I am starting a new campaign in a few weeks and I wanted to try my hand at a story hour. I would like to get some pointers from you "professionals" .  Do you keep notes, write it just after the game, etc...?


----------



## diaglo (Sep 18, 2003)

yes. take notes. add your own flavor text later.

but i'm not a pro. even when i am pimping my story hour on other forums.


----------



## Joshua Randall (Sep 18, 2003)

I'm certainly not one of the big-name story hour authors, but I'll add my two cents anyway.

Some people keep notes, some don't. I don't keep any notes - I seem to have a good memory for what happened in my D&D games, even if I can't remember my anniversary. But, if you have trouble remembering, then sure, jot down some notes. And if you don't get all the details straight, you can embellish as you write the story hour. No one is going to know or care if your story hour is 100% accurate to what happened in the game.

I think another piece of good advice is not to begin your story hour until you have several sessions (~6) in the bag. That way you have plenty to draw on as you get ramped up.

Remember that the most important thing for a story hour is consistent updates. If you update consistently and your story is even a tiny bit interesting, you will have regular readers.

Finally, ignore page views. Seriously. Write the story hour because you want to - as a campaign log, for your own amusement, or whatever. Don't write it because you are seeking fame and fortune.

Have fun!


----------



## peteyfrogboy (Sep 19, 2003)

I built a database to keep track of the game calendar, which I keep open on the laptop during the game.

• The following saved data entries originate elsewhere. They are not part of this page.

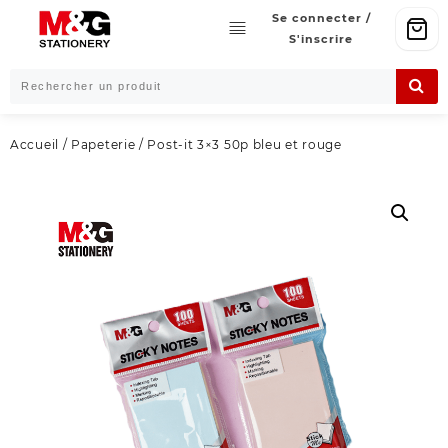
Skip
Se connecter /
to
S'inscrire
content
Accueil
/
Papeterie
/ Post-it 3×3 50p bleu et rouge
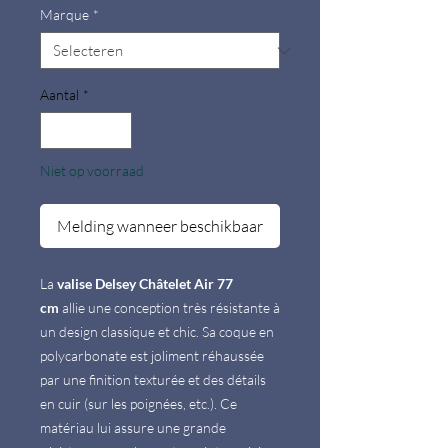
Marque
*
Aantal
*
Niet op voorraad
Melding wanneer beschikbaar
La
valise Delsey Châtelet Air 77
cm
allie une conception très résistante à
un design classique et chic. Sa coque en
polycarbonate est joliment réhaussée
par une finition texturée et des détails
en cuir (sur les poignées, etc.). Ce
matériau lui assure une grande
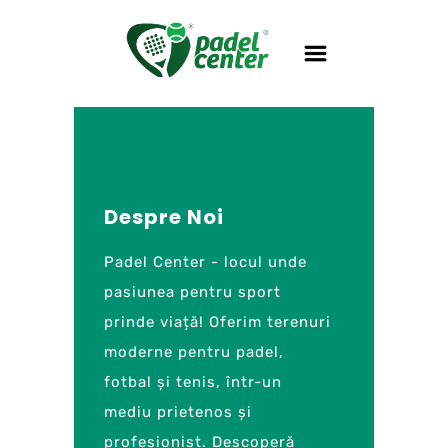
Despre Noi
Padel Center - locul unde
pasiunea pentru sport
prinde viață! Oferim terenuri
moderne pentru padel,
fotbal și tenis, într-un
mediu prietenos și
profesionist. Descoperă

I add events to it as they occur, so I can keep track of what happened on which day. I go back at the end of each session and write up the bones of the events. Then I can rewrite it at my leisure into Story Hour format. I also recommend staying a little bit behind the actual game. I don't write up events until the plot gets to a natural stopping point. This makes it easier to foreshadow things.


----------



## Capellan (Sep 19, 2003)

I have 3 story hours, and 3 approaches to recording them:

*Company of the Random Encounter*: I GM this, and I take notes during the game  Generally go through 6-8 pages of notepaper (equivalent to about 2-4 sheets of foolscap or A4).  I note down major plot points, summaries of combats (including significant specific actions), and any good quotes that come up.

*In Hextor's Name*: I play in this, and rarely if ever take notes.  Since I write it from an extremely biased perspective anyway, meticulous accuracy is not a major issue .  One of the other players recently started note-taking during sessions, and I've grabbed a copy of what he wrote, but I'll only use it to help keep the order of events straight in my head.

*Q-Ship*: I GM this game, and record the entire session on audio tape, then sit down and transcribe it.  The sessions are short (~3 hours) and dialogue-intensive, so this is the easiest approach for getting all the details correct.  It's been working well, so far.


----------